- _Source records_
►
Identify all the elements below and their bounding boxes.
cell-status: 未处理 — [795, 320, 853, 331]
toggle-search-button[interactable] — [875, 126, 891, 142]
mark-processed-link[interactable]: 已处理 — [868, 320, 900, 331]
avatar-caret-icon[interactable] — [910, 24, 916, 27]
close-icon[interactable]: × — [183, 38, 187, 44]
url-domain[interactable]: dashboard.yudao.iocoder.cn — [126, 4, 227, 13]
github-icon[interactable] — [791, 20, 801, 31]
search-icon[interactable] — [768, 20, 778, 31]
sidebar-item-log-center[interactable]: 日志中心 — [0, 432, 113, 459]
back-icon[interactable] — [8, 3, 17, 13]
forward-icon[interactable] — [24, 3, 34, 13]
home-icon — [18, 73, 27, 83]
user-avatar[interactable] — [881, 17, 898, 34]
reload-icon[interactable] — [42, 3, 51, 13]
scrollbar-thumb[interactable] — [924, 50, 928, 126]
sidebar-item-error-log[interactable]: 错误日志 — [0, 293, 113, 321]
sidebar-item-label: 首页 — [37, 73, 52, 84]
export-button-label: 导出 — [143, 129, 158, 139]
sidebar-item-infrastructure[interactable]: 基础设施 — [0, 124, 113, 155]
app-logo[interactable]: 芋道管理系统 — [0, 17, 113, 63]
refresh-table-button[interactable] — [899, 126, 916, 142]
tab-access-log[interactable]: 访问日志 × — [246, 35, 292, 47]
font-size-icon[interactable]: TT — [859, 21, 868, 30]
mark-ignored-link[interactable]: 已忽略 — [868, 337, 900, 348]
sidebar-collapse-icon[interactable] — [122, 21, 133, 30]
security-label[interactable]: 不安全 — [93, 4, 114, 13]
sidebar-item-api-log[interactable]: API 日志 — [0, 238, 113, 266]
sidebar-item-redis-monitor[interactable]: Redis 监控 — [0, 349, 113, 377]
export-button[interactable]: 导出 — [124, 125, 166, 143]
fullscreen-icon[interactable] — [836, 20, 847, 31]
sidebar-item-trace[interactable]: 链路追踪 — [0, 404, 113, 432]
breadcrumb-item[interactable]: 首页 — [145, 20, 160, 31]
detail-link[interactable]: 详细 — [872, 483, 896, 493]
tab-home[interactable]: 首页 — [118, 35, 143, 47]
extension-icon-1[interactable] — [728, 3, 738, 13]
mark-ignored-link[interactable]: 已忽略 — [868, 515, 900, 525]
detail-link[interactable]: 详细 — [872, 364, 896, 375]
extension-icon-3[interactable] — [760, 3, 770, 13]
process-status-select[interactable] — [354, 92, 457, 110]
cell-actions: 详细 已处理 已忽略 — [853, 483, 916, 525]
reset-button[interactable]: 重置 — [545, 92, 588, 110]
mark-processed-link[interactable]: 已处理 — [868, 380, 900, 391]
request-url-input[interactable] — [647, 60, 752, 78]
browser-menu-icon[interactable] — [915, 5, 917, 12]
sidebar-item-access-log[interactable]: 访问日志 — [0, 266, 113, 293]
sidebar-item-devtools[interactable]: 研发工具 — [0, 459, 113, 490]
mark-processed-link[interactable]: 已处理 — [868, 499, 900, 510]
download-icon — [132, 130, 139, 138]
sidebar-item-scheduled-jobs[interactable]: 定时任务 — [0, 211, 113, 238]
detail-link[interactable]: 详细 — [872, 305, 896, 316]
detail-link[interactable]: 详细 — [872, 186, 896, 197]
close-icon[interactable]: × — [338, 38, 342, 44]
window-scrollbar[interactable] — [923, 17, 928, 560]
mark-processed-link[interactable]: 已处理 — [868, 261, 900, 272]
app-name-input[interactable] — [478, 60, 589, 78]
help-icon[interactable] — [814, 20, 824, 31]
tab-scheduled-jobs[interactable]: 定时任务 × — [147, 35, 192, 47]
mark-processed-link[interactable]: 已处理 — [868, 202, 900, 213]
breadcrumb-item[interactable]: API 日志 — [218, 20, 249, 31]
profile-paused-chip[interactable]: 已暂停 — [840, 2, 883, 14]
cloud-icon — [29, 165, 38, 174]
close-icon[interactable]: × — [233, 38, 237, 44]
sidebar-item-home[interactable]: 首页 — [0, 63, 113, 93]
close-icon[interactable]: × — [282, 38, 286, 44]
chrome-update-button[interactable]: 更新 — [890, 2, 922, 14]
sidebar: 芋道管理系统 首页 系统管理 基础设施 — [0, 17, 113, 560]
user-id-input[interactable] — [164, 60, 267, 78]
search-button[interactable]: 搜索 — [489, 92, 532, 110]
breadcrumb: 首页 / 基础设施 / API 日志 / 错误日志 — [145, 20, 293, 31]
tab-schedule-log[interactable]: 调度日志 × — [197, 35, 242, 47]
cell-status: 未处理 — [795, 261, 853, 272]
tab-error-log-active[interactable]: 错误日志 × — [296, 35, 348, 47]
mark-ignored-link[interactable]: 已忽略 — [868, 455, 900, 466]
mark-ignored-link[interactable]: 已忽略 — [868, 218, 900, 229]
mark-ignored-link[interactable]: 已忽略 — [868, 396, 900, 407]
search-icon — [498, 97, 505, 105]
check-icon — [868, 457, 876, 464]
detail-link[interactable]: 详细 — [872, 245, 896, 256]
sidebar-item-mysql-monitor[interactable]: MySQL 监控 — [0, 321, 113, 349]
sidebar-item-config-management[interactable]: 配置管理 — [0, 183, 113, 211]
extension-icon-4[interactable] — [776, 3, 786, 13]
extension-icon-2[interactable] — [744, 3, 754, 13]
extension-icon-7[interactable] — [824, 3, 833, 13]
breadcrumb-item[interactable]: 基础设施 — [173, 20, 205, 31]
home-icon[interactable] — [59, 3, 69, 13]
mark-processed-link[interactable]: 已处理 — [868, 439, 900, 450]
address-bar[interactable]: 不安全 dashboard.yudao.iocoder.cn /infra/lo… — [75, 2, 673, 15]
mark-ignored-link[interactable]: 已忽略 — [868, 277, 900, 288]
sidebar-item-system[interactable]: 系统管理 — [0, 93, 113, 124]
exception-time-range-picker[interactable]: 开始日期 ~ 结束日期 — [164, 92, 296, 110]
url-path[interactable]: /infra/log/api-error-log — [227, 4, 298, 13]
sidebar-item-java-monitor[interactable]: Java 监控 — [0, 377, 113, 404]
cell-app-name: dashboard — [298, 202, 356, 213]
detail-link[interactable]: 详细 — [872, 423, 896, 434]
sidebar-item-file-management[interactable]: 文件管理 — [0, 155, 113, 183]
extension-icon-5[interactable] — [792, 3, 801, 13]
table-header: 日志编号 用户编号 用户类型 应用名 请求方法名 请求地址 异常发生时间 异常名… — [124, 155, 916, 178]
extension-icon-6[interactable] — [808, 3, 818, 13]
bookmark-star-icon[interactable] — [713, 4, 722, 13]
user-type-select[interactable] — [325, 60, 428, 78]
◄
- _Goal of the exercise_
Retype all of the lines shown above, keeping each one exact.

- _Output of the task_
Identify all the elements below and their bounding boxes.
cell-status: 未处理 — [795, 320, 853, 331]
toggle-search-button[interactable] — [875, 126, 891, 142]
mark-processed-link[interactable]: 已处理 — [868, 320, 900, 331]
avatar-caret-icon[interactable] — [910, 24, 916, 27]
close-icon[interactable]: × — [183, 38, 187, 44]
url-domain[interactable]: dashboard.yudao.iocoder.cn — [126, 4, 227, 13]
github-icon[interactable] — [791, 20, 801, 31]
search-icon[interactable] — [768, 20, 778, 31]
sidebar-item-log-center[interactable]: 日志中心 — [0, 432, 113, 459]
back-icon[interactable] — [8, 3, 17, 13]
forward-icon[interactable] — [24, 3, 34, 13]
home-icon — [18, 73, 27, 83]
user-avatar[interactable] — [881, 17, 898, 34]
reload-icon[interactable] — [42, 3, 51, 13]
scrollbar-thumb[interactable] — [924, 50, 928, 126]
sidebar-item-error-log[interactable]: 错误日志 — [0, 293, 113, 321]
sidebar-item-label: 首页 — [37, 73, 52, 84]
export-button-label: 导出 — [143, 129, 158, 139]
sidebar-item-infrastructure[interactable]: 基础设施 — [0, 124, 113, 155]
app-logo[interactable]: 芋道管理系统 — [0, 17, 113, 63]
refresh-table-button[interactable] — [899, 126, 916, 142]
tab-access-log[interactable]: 访问日志 × — [246, 35, 292, 47]
font-size-icon[interactable]: TT — [859, 21, 868, 30]
mark-ignored-link[interactable]: 已忽略 — [868, 337, 900, 348]
sidebar-collapse-icon[interactable] — [122, 21, 133, 30]
security-label[interactable]: 不安全 — [93, 4, 114, 13]
sidebar-item-api-log[interactable]: API 日志 — [0, 238, 113, 266]
sidebar-item-redis-monitor[interactable]: Redis 监控 — [0, 349, 113, 377]
export-button[interactable]: 导出 — [124, 125, 166, 143]
fullscreen-icon[interactable] — [836, 20, 847, 31]
sidebar-item-trace[interactable]: 链路追踪 — [0, 404, 113, 432]
breadcrumb-item[interactable]: 首页 — [145, 20, 160, 31]
detail-link[interactable]: 详细 — [872, 483, 896, 493]
tab-home[interactable]: 首页 — [118, 35, 143, 47]
extension-icon-1[interactable] — [728, 3, 738, 13]
mark-ignored-link[interactable]: 已忽略 — [868, 515, 900, 525]
detail-link[interactable]: 详细 — [872, 364, 896, 375]
extension-icon-3[interactable] — [760, 3, 770, 13]
process-status-select[interactable] — [354, 92, 457, 110]
cell-actions: 详细 已处理 已忽略 — [853, 483, 916, 525]
reset-button[interactable]: 重置 — [545, 92, 588, 110]
mark-processed-link[interactable]: 已处理 — [868, 380, 900, 391]
request-url-input[interactable] — [647, 60, 752, 78]
browser-menu-icon[interactable] — [915, 5, 917, 12]
sidebar-item-access-log[interactable]: 访问日志 — [0, 266, 113, 293]
sidebar-item-devtools[interactable]: 研发工具 — [0, 459, 113, 490]
mark-processed-link[interactable]: 已处理 — [868, 499, 900, 510]
download-icon — [132, 130, 139, 138]
sidebar-item-scheduled-jobs[interactable]: 定时任务 — [0, 211, 113, 238]
detail-link[interactable]: 详细 — [872, 305, 896, 316]
detail-link[interactable]: 详细 — [872, 186, 896, 197]
close-icon[interactable]: × — [338, 38, 342, 44]
window-scrollbar[interactable] — [923, 17, 928, 560]
mark-processed-link[interactable]: 已处理 — [868, 261, 900, 272]
app-name-input[interactable] — [478, 60, 589, 78]
help-icon[interactable] — [814, 20, 824, 31]
tab-scheduled-jobs[interactable]: 定时任务 × — [147, 35, 192, 47]
mark-processed-link[interactable]: 已处理 — [868, 202, 900, 213]
breadcrumb-item[interactable]: API 日志 — [218, 20, 249, 31]
profile-paused-chip[interactable]: 已暂停 — [840, 2, 883, 14]
cloud-icon — [29, 165, 38, 174]
close-icon[interactable]: × — [233, 38, 237, 44]
sidebar-item-home[interactable]: 首页 — [0, 63, 113, 93]
close-icon[interactable]: × — [282, 38, 286, 44]
chrome-update-button[interactable]: 更新 — [890, 2, 922, 14]
sidebar: 芋道管理系统 首页 系统管理 基础设施 — [0, 17, 113, 560]
user-id-input[interactable] — [164, 60, 267, 78]
search-button[interactable]: 搜索 — [489, 92, 532, 110]
breadcrumb: 首页 / 基础设施 / API 日志 / 错误日志 — [145, 20, 293, 31]
tab-schedule-log[interactable]: 调度日志 × — [197, 35, 242, 47]
cell-status: 未处理 — [795, 261, 853, 272]
tab-error-log-active[interactable]: 错误日志 × — [296, 35, 348, 47]
mark-ignored-link[interactable]: 已忽略 — [868, 455, 900, 466]
mark-ignored-link[interactable]: 已忽略 — [868, 218, 900, 229]
mark-ignored-link[interactable]: 已忽略 — [868, 396, 900, 407]
search-icon — [498, 97, 505, 105]
check-icon — [868, 457, 876, 464]
detail-link[interactable]: 详细 — [872, 245, 896, 256]
sidebar-item-mysql-monitor[interactable]: MySQL 监控 — [0, 321, 113, 349]
sidebar-item-config-management[interactable]: 配置管理 — [0, 183, 113, 211]
extension-icon-4[interactable] — [776, 3, 786, 13]
extension-icon-2[interactable] — [744, 3, 754, 13]
extension-icon-7[interactable] — [824, 3, 833, 13]
breadcrumb-item[interactable]: 基础设施 — [173, 20, 205, 31]
home-icon[interactable] — [59, 3, 69, 13]
mark-processed-link[interactable]: 已处理 — [868, 439, 900, 450]
address-bar[interactable]: 不安全 dashboard.yudao.iocoder.cn /infra/lo… — [75, 2, 673, 15]
mark-ignored-link[interactable]: 已忽略 — [868, 277, 900, 288]
sidebar-item-system[interactable]: 系统管理 — [0, 93, 113, 124]
exception-time-range-picker[interactable]: 开始日期 ~ 结束日期 — [164, 92, 296, 110]
url-path[interactable]: /infra/log/api-error-log — [227, 4, 298, 13]
sidebar-item-java-monitor[interactable]: Java 监控 — [0, 377, 113, 404]
cell-app-name: dashboard — [298, 202, 356, 213]
detail-link[interactable]: 详细 — [872, 423, 896, 434]
sidebar-item-file-management[interactable]: 文件管理 — [0, 155, 113, 183]
extension-icon-5[interactable] — [792, 3, 801, 13]
table-header: 日志编号 用户编号 用户类型 应用名 请求方法名 请求地址 异常发生时间 异常名… — [124, 155, 916, 178]
extension-icon-6[interactable] — [808, 3, 818, 13]
bookmark-star-icon[interactable] — [713, 4, 722, 13]
user-type-select[interactable] — [325, 60, 428, 78]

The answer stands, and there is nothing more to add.